A later chapter of Manchester’s book claims that three years afterwards he discovered a vampiric corpse (he implies that it was the same one) in the cellar of an empty house in the Highgate/Hornsey area, and staked and burned it.[13]

Manchester’s story is full of melodramatic details mirroring the Dracula mythos: the sleepwalking girl; the vampire transported to England in a coffin; a coffined corpse ‘gorged and stinking with the life-blood of others’, with fangs and burning eyes; his own role as a Van Helsing figure. If he did indeed act as he describes, it can be regarded as a good example of what folklorists (following terminology established by Linda Degh) now call ‘ostension’ and legend tripping. This means the real-life imitation of elements from a well-known tale, often involving role-playing, and sometimes leading to ritual acts of vandalism and desecration.[citation needed]

Aftermath

There was more publicity about Farrant and Manchester when rumours spread that they would meet in a ‘magicians’ duel’ on Parliament Hill on Friday 13 April 1973, which never came off.[14] Farrant was jailed in 1974 for damaging memorials and interfering with dead remains in Highgate Cemetery—vandalism and desecration which he insisted had been caused by Satanists, not him.[15] Both episodes kept memories of the Highgate affair vivid. In 1975 Manchester wrote a chapter about it in a book edited by Peter Underwood, a well-known popular writer on ghost lore. The Highgate Vampire is now regularly featured in books and internet sites on occult subjects.
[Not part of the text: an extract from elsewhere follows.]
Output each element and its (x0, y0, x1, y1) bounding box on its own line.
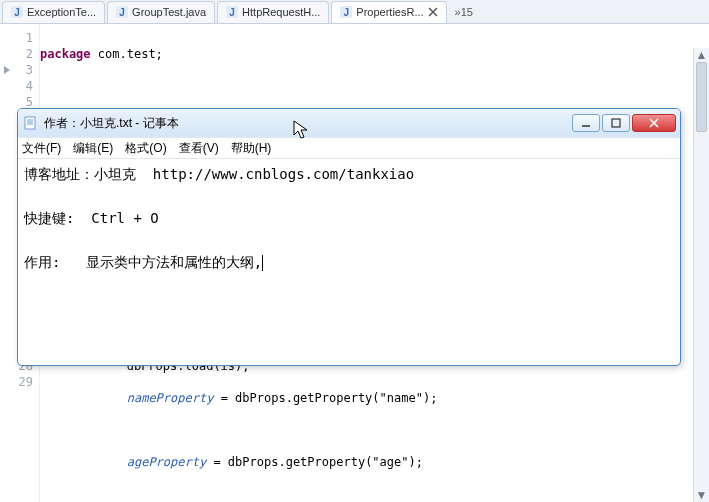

The feud between Manchester and Farrant remains vigorous to this day; each claims to be a competent exorcist and researcher of the paranormal; each pours scorn on the other’s alleged expertise. They continue to investigate supposed supernatural phenomena, and have both written and spoken repeatedly about the Highgate events, in every medium available, each stressing his own role to the exclusion of the other.
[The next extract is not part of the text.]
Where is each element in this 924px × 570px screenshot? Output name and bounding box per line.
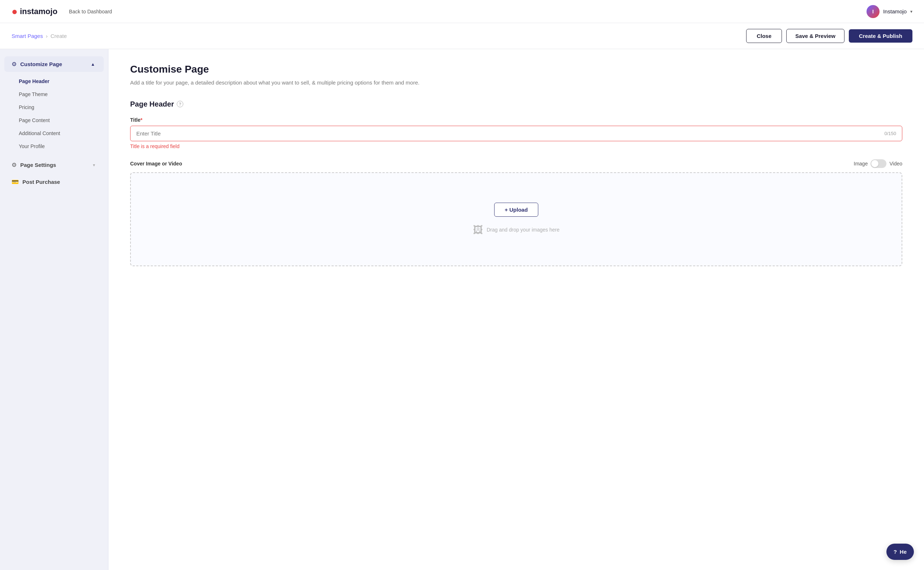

In her book, Blood Lust: Conversations with Real Vampires, published by HarperCollins in 1991, author Carol Page describes her lengthy interview with Sean Manchester, further questioning his credibility and describes his self-proclaimed activities as “the real evil in Highgate Cemetery.”

Manchester defines real self-identifying Vampi(y)res as follows:

Vampiroids are not vampires. Some actually believe themselves to be vampires. They are not. How could they be when the definition of a vampire, upon examination, is revealed to be a dead body that issues forth from its tomb in the night to quaff the warm blood of the living, whereby it is nourished and preserved? Vampiroids, therefore, cannot be re-animated corpses with an awful supernatural existence beyond the grave. People who either believe themselves to be vampires, or want to become vampires and affect what they construe to be vampiristic lifestyles, even when this is taken to extremes, are invariably vampiroids. 

Thus Manchester makes it clear that in his opinion, ‘REAL‘ vampires are the walking corpses from myth and legend, averted by crucifixes and garlic, and to be killed by a stake through the heart – something which, funny enough, this man claims to have actually done – despite a complete lack of proof, of course.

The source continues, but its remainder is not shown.